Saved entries
==========
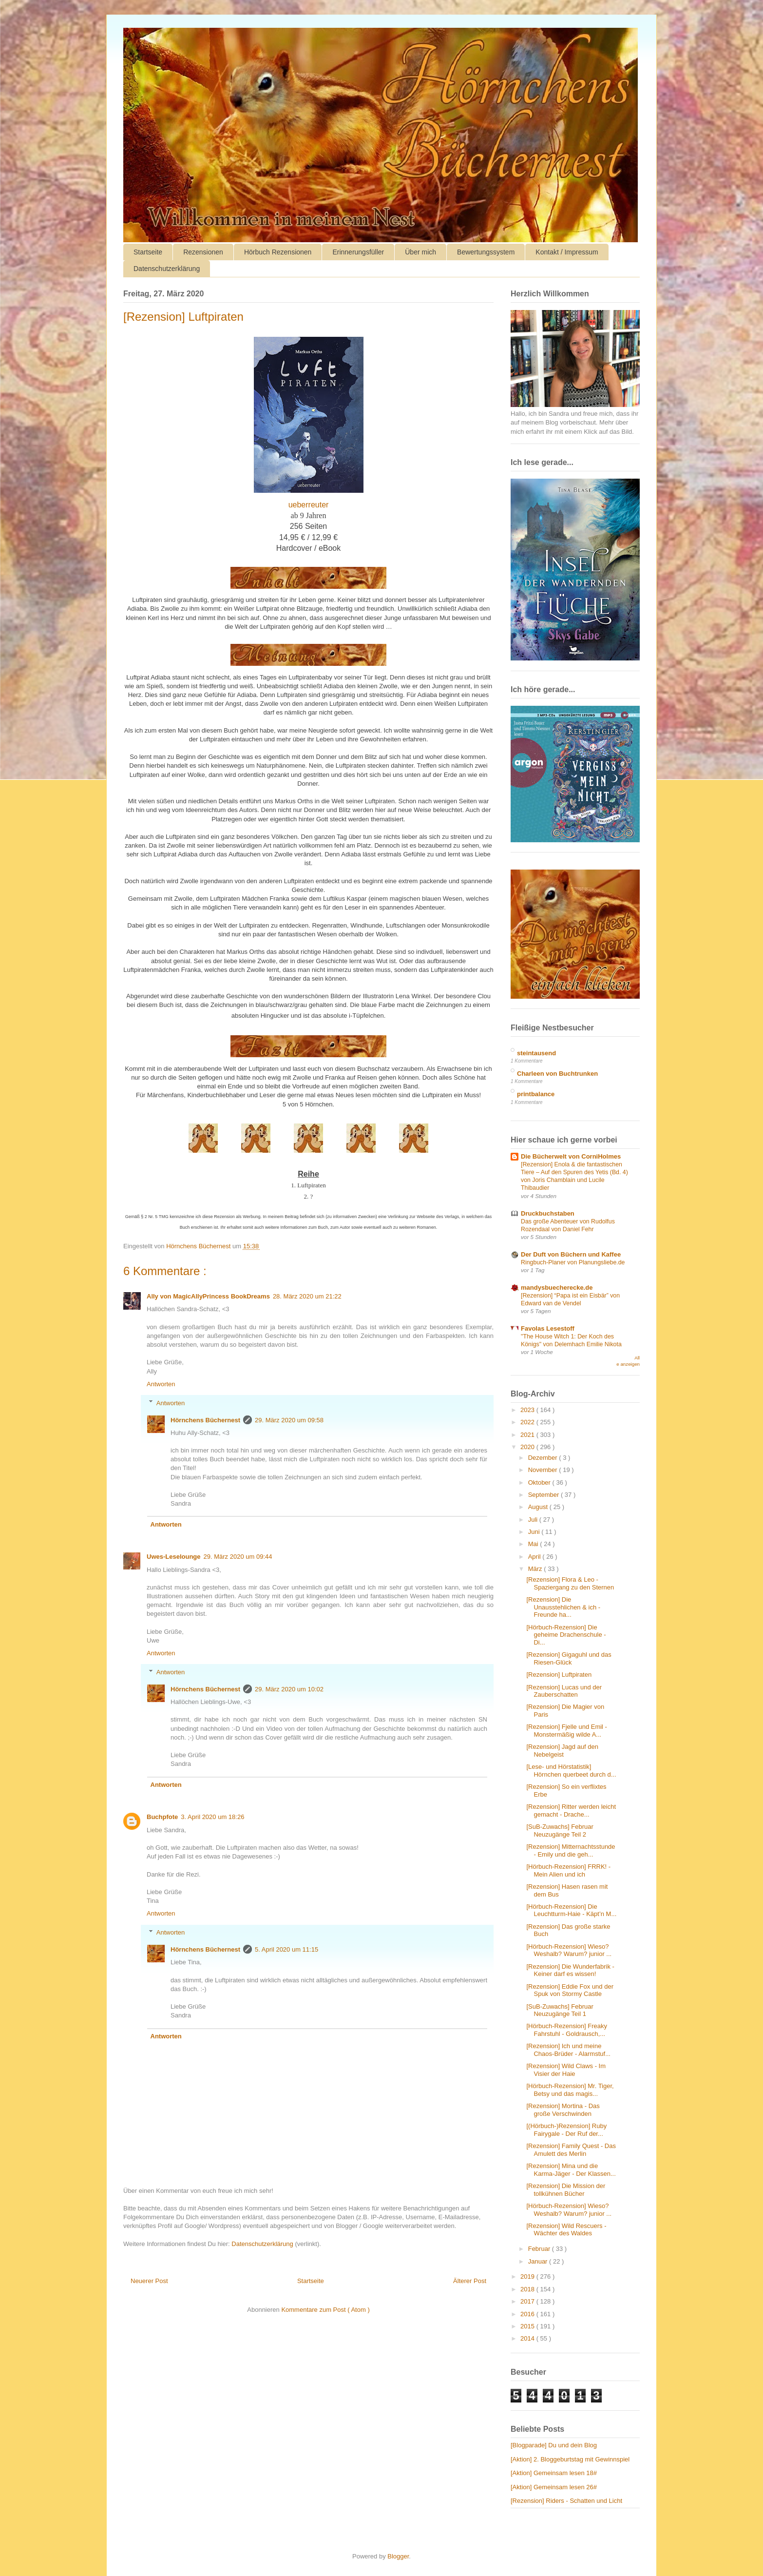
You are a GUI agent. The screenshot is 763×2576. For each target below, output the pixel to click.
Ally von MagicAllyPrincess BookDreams (208, 1296)
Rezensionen (203, 252)
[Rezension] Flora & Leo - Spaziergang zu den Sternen (570, 1583)
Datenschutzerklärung (167, 268)
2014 (528, 2338)
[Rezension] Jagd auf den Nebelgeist (562, 1750)
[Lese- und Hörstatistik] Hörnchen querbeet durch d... (571, 1770)
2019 (528, 2276)
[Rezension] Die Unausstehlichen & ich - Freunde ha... (563, 1607)
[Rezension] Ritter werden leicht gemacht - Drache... (571, 1810)
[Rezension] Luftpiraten (558, 1674)
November (543, 1469)
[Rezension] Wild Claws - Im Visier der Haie (566, 2069)
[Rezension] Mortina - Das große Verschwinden (562, 2109)
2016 (528, 2314)
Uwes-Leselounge (174, 1556)
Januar (538, 2261)
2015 (528, 2326)
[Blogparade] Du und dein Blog (554, 2445)
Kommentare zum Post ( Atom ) (325, 2309)
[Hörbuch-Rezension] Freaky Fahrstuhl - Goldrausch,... (566, 2029)
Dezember (543, 1457)
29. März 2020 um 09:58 (289, 1420)
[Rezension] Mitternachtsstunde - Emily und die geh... (570, 1850)
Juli (533, 1519)
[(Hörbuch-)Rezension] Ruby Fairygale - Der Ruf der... (566, 2129)
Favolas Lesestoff (547, 1328)
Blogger (398, 2556)
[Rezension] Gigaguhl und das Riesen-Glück (568, 1658)
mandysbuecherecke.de (556, 1287)
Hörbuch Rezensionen (278, 252)
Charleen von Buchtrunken (557, 1073)
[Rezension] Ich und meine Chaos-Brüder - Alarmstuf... (568, 2049)
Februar (540, 2248)
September (544, 1494)
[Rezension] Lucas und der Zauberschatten (564, 1691)
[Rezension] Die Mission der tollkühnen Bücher (565, 2189)
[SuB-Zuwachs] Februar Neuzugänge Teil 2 (559, 1830)
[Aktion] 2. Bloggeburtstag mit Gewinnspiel (570, 2459)
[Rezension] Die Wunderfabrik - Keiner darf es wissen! (570, 1970)
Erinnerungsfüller (358, 252)
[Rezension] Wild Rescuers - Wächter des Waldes (566, 2229)
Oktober (540, 1482)
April (535, 1556)
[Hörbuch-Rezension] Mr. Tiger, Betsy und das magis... (569, 2089)
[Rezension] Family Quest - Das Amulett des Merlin (571, 2149)
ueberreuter (308, 505)
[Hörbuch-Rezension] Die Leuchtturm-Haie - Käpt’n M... (571, 1910)
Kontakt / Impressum (566, 252)
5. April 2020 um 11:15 (286, 1949)
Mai (534, 1544)
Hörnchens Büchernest (205, 1420)
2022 (528, 1422)
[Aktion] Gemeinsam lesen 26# (554, 2487)
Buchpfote (162, 1817)
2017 (528, 2301)
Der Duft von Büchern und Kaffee (571, 1254)
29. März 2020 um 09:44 (238, 1556)
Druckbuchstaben (547, 1213)
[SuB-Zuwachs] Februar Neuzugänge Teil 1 (559, 2010)
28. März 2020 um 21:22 (307, 1296)
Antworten (161, 1384)
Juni (534, 1531)
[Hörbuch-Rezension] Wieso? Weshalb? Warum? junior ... (568, 1950)
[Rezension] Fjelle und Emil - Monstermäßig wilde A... (566, 1730)
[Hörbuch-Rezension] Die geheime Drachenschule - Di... (566, 1635)
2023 (528, 1410)
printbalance (535, 1094)
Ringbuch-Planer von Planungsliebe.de (573, 1262)
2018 (528, 2289)
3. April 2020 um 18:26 (212, 1817)
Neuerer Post (149, 2281)
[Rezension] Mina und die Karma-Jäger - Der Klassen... (570, 2169)
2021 (528, 1434)
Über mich (420, 252)
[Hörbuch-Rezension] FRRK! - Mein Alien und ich (568, 1870)
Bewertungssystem (486, 252)
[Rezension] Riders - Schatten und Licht (566, 2500)
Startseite (148, 252)
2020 (528, 1447)
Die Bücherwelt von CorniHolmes (571, 1156)
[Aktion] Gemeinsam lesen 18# (554, 2473)
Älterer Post (469, 2281)
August (539, 1507)
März (536, 1568)
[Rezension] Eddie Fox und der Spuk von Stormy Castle (569, 1990)
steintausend (536, 1053)
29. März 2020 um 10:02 (289, 1689)
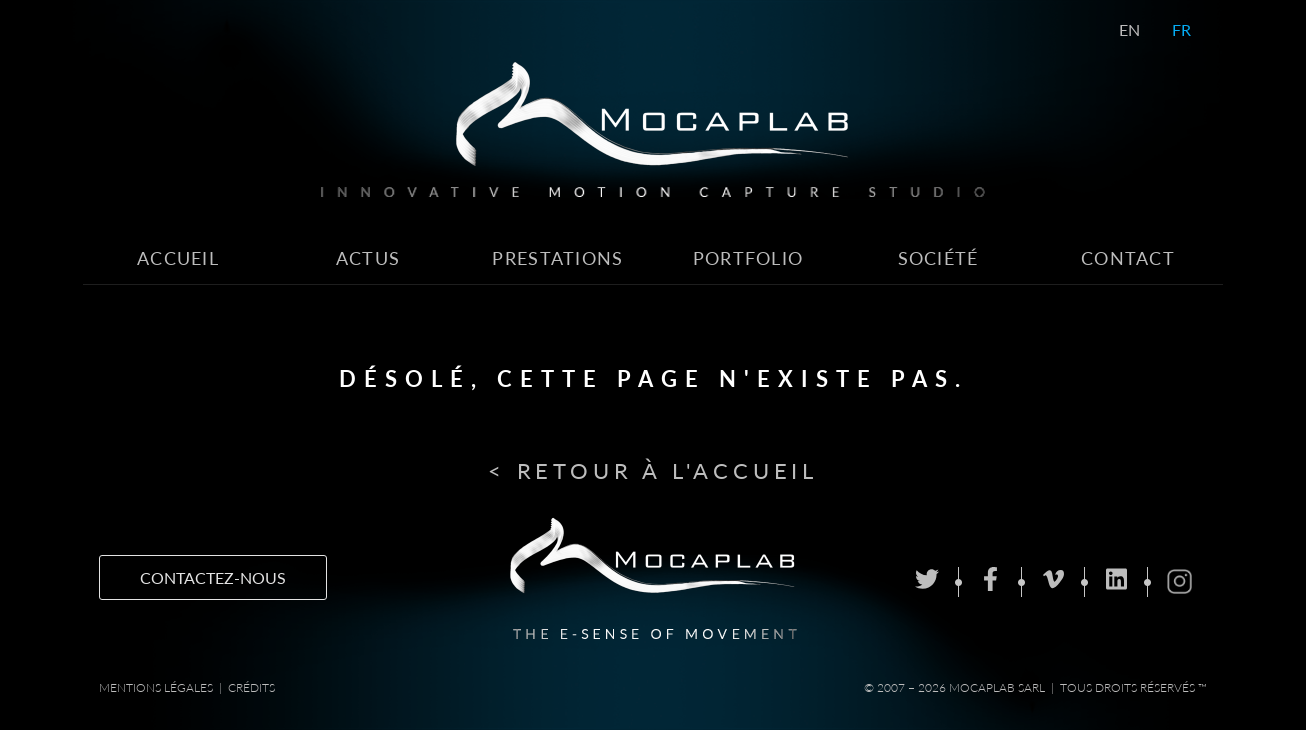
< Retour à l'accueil (653, 470)
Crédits (251, 687)
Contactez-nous (213, 577)
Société (938, 258)
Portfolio (748, 258)
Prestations (557, 258)
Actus (368, 258)
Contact (1128, 258)
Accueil (178, 258)
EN (1129, 29)
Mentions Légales (156, 687)
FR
==========
TASK DIRECTIONS:
Set aside each line above that includes the string "Teil" and report it.

SOLUTION TO THE PROBLEM:
[SuB-Zuwachs] Februar Neuzugänge Teil 2 (559, 1830)
[SuB-Zuwachs] Februar Neuzugänge Teil 1 (559, 2010)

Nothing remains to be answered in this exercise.